For the data below, report the number of lines that contain the string "toplu" and nothing else.
•••••
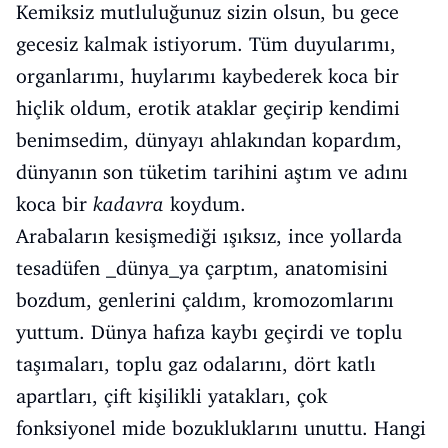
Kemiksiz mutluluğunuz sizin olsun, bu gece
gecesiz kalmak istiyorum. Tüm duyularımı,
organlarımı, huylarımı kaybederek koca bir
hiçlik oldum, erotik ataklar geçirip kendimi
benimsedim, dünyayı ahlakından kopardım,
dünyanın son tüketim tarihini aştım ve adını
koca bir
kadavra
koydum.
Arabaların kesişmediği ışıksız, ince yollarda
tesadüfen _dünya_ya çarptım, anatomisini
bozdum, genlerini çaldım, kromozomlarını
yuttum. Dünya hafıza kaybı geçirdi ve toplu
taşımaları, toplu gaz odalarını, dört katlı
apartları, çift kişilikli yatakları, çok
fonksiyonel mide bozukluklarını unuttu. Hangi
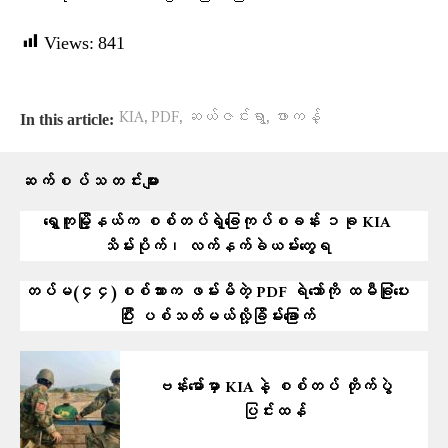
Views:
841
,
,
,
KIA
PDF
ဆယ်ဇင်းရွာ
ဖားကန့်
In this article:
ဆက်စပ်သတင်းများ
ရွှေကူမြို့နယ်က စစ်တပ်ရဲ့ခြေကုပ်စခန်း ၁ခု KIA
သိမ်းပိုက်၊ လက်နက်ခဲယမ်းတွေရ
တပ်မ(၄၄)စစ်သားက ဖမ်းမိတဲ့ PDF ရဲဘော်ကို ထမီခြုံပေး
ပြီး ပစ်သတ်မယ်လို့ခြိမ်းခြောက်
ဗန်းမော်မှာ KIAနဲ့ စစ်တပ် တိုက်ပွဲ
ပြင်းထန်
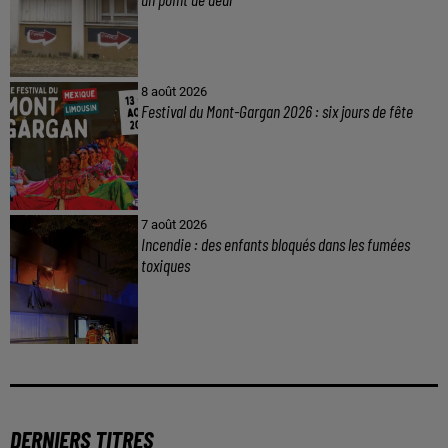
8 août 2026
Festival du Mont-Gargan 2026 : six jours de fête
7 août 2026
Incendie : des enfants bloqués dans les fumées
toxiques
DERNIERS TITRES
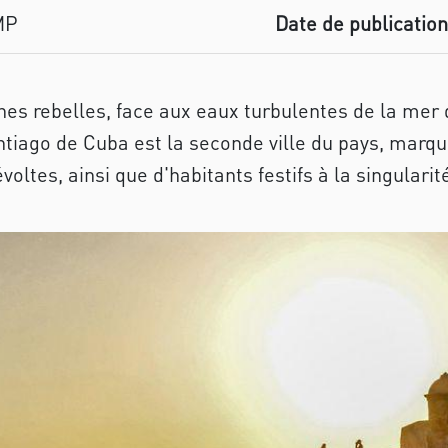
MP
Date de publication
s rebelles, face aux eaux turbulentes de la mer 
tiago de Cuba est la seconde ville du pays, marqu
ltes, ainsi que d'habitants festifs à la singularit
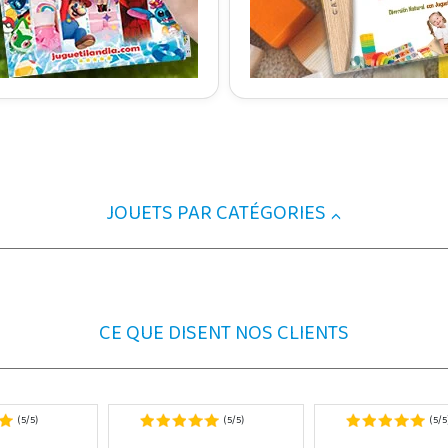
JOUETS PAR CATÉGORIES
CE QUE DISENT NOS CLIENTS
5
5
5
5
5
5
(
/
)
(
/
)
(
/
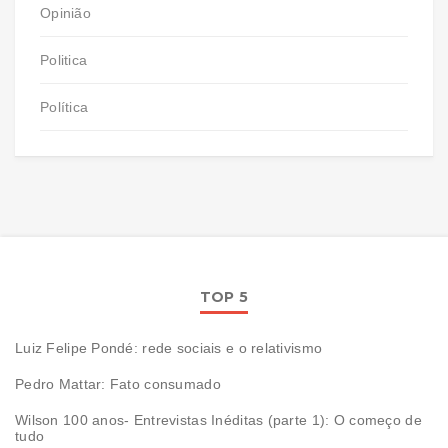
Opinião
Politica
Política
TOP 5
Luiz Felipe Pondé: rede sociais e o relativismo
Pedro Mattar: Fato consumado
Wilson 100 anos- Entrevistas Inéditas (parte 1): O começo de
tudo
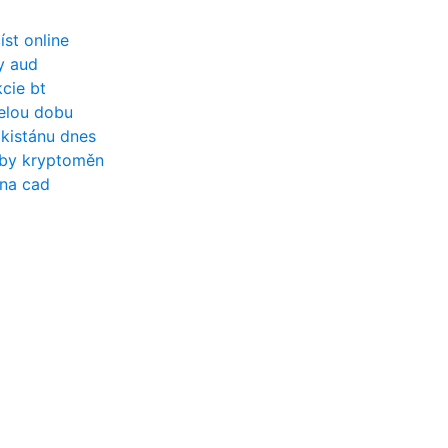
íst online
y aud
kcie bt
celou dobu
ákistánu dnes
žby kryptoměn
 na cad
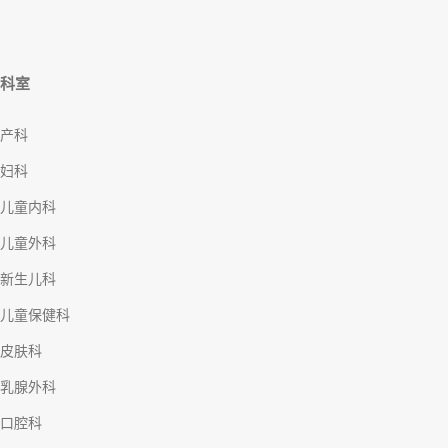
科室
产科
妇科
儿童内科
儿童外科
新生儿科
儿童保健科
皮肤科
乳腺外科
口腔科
•••••
● EXERCISE OUTPUT
2